Weird linker problem with unresolved calloc and emmalloc

420 views
Skip to first unread message

Floh

unread,
Sep 3, 2022, 9:03:21 AM9/3/22
to emscripten-discuss
I just stumbled over a very weird problem in a new sample for my sokol headers which includes a non-trivial 3rd party C library - the spine-c runtime (https://github.com/EsotericSoftware/spine-runtimes/tree/4.1/spine-c/spine-c)

When building in release mode (but not in debug mode) the linker complains about an unresolved 'calloc' call. Adding detailed output via LLD_REPORT_UNDEFINED=1 I get tons of:

wasm-ld: error: /Users/floh/projects/fips-sdks/emsdk/upstream/emscripten/cache/sysroot/lib/wasm32-emscripten/lto/libemmalloc.a(emmalloc.o): undefined symbol: calloc

... how does that even make sense when emmalloc is supposed to provide an implementation of calloc... anyway...

The error goes away when compiling in debug mode (some differences that come to mind to the release mode is that debug mode doesn't use -flto, and also doesn't run the closure compiler).

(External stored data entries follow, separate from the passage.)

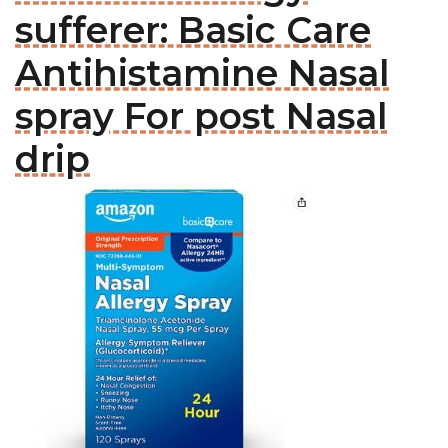
sufferer: Basic Care
Antihistamine Nasal
spray For post Nasal
drip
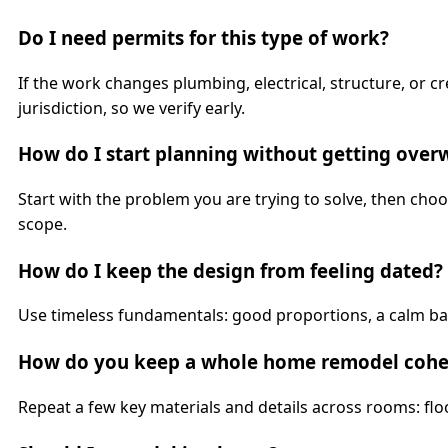
Do I need permits for this type of work?
If the work changes plumbing, electrical, structure, or
jurisdiction, so we verify early.
How do I start planning without getting ove
Start with the problem you are trying to solve, then ch
scope.
How do I keep the design from feeling dated?
Use timeless fundamentals: good proportions, a calm bas
How do you keep a whole home remodel cohe
Repeat a few key materials and details across rooms: floo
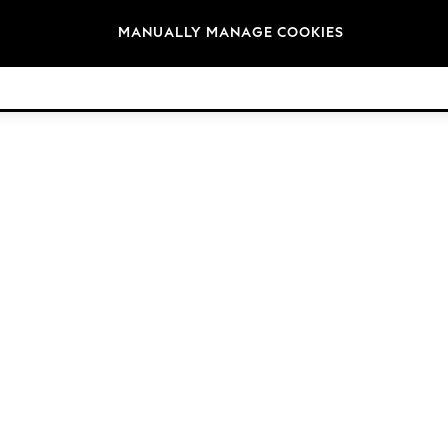
Brands
MANUALLY MANAGE COOKIES
© 2026 Next Germany GmbH. All rights reserved.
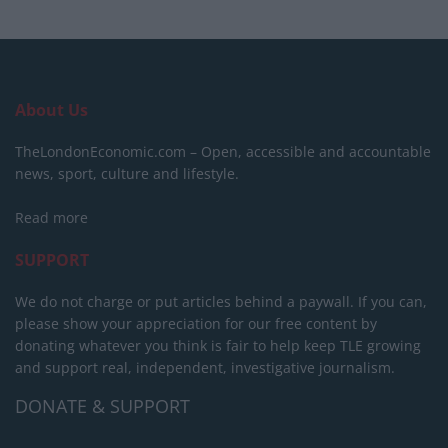
About Us
TheLondonEconomic.com – Open, accessible and accountable
news, sport, culture and lifestyle.
Read more
SUPPORT
We do not charge or put articles behind a paywall. If you can,
please show your appreciation for our free content by
donating whatever you think is fair to help keep TLE growing
and support real, independent, investigative journalism.
DONATE & SUPPORT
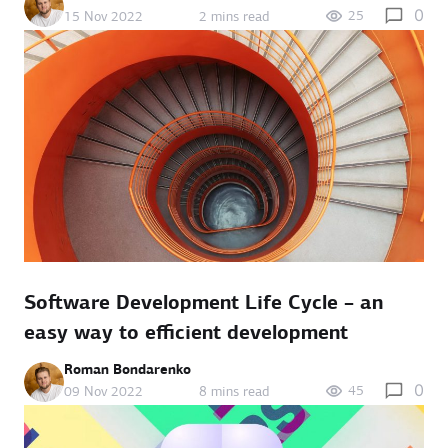
0
25
15 Nov 2022
2 mins read
Software Development Life Cycle – an
easy way to efficient development
Roman Bondarenko
0
45
09 Nov 2022
8 mins read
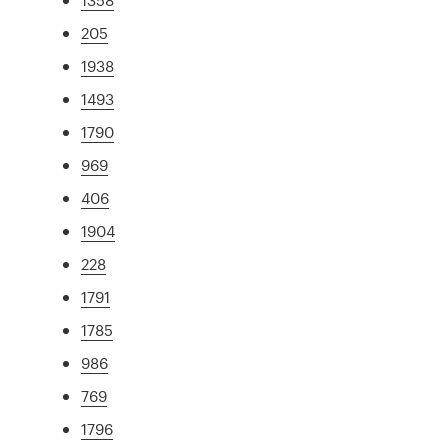
205
1938
1493
1790
969
406
1904
228
1791
1785
986
769
1796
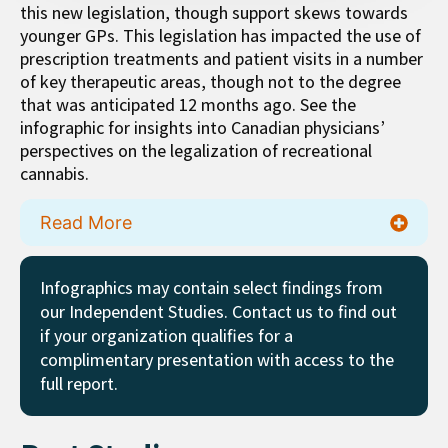
this new legislation, though support skews towards
younger GPs. This legislation has impacted the use of
prescription treatments and patient visits in a number
of key therapeutic areas, though not to the degree
that was anticipated 12 months ago. See the
infographic for insights into Canadian physicians’
perspectives on the legalization of recreational
cannabis.
Read More
Infographics may contain select findings from
our Independent Studies. Contact us to find out
if your organization qualifies for a
complimentary presentation with access to the
full report.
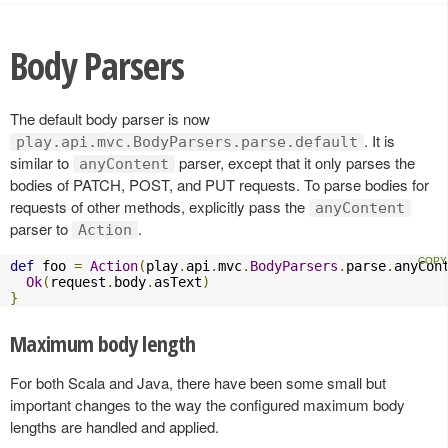
Body Parsers
The default body parser is now
. It is
play.api.mvc.BodyParsers.parse.default
similar to
parser, except that it only parses the
anyContent
bodies of PATCH, POST, and PUT requests. To parse bodies for
requests of other methods, explicitly pass the
anyContent
parser to
.
Action
def
 foo 
=
Action
(
play
.
api
.
mvc
.
BodyParsers
.
parse
.
anyCon
Ok
(
request
.
body
.
asText
)
}
Maximum body length
For both Scala and Java, there have been some small but
important changes to the way the configured maximum body
lengths are handled and applied.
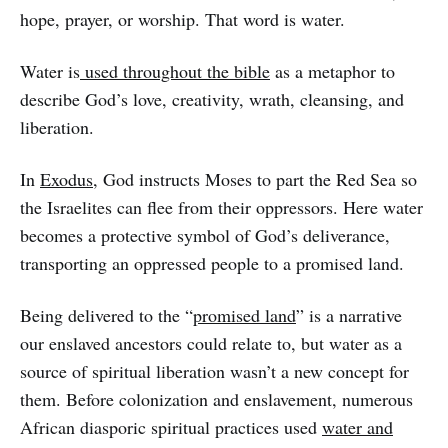
hope, prayer, or worship. That word is water.
Water is
used throughout the bible
as a metaphor to
describe God’s love, creativity, wrath, cleansing, and
liberation.
In
Exodus
, God instructs Moses to part the Red Sea so
the Israelites can flee from their oppressors. Here water
becomes a protective symbol of God’s deliverance,
transporting an oppressed people to a promised land.
Being delivered to the “
promised land
” is a narrative
our enslaved ancestors could relate to, but water as a
source of spiritual liberation wasn’t a new concept for
them. Before colonization and enslavement, numerous
African diasporic spiritual practices used
water and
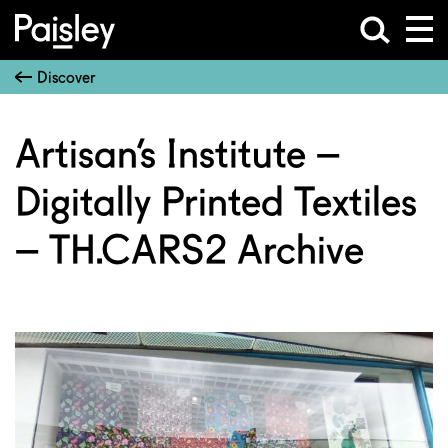
Discover
Artisan’s Institute –
Digitally Printed Textiles
– TH.CARS2 Archive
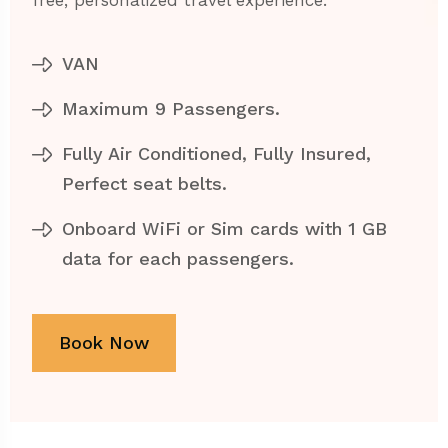
free, personalized travel experience.
VAN
Maximum 9 Passengers.
Fully Air Conditioned, Fully Insured,
Perfect seat belts.
Onboard WiFi or Sim cards with 1 GB
data for each passengers.
Book Now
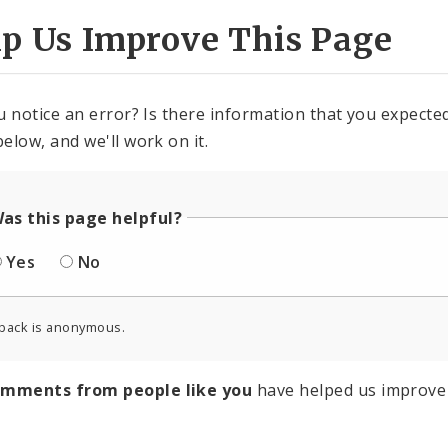
lp Us Improve This Page
u notice an error? Is there information that you expected 
elow, and we'll work on it.
as this page helpful?
Yes
No
back is anonymous.
omments from people like you
have helped us improve 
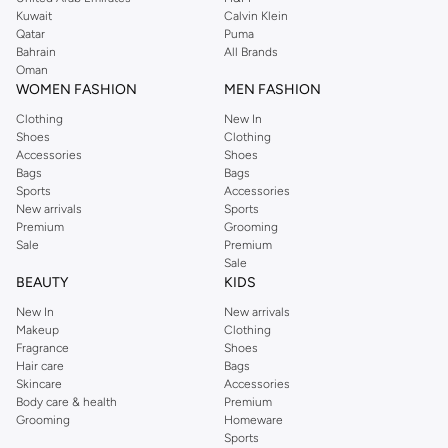
from the iconic Dorothyperkins collection. Browse the full range in our
Kuwait
Calvin Klein
Dorothy Perkins online shop or use the menu to streamline your Dorothy
Qatar
Puma
Perkins online shopping experience. Fast delivery and exceptional support
Bahrain
All Brands
Oman
ensure that your shopping experience is always a pleasure at Namshi.
WOMEN FASHION
MEN FASHION
Clothing
New In
Shoes
Clothing
Accessories
Shoes
Bags
Bags
Sports
Accessories
New arrivals
Sports
Premium
Grooming
Sale
Premium
Sale
BEAUTY
KIDS
New In
New arrivals
Makeup
Clothing
Fragrance
Shoes
Hair care
Bags
Skincare
Accessories
Body care & health
Premium
Grooming
Homeware
Sports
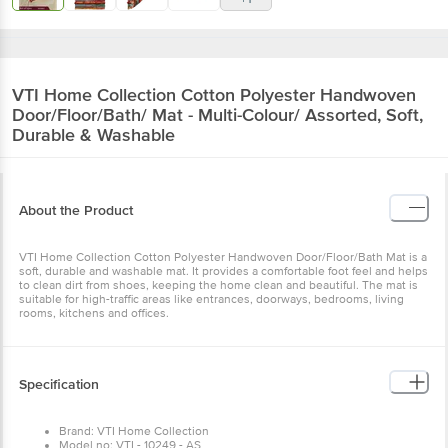
VTI Home Collection
Cotton Polyester Handwoven
Door/Floor/Bath/ Mat - Multi-Colour/ Assorted, Soft,
Durable & Washable
About the Product
VTI Home Collection Cotton Polyester Handwoven Door/Floor/Bath Mat is a
soft, durable and washable mat. It provides a comfortable foot feel and helps
to clean dirt from shoes, keeping the home clean and beautiful. The mat is
suitable for high-traffic areas like entrances, doorways, bedrooms, living
rooms, kitchens and offices.
Specification
Brand: VTI Home Collection
Model no: VTI - 10249 - AS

The problem also goes away when not building with emmalloc.

Now the weird thing is that the entire code this sample is built from doesn't appear to call calloc anywhere... and that other samples which actually use calloc build just fines.

Has anybody seen a similar problem yet, before I jump myself into the rabbit hole? :)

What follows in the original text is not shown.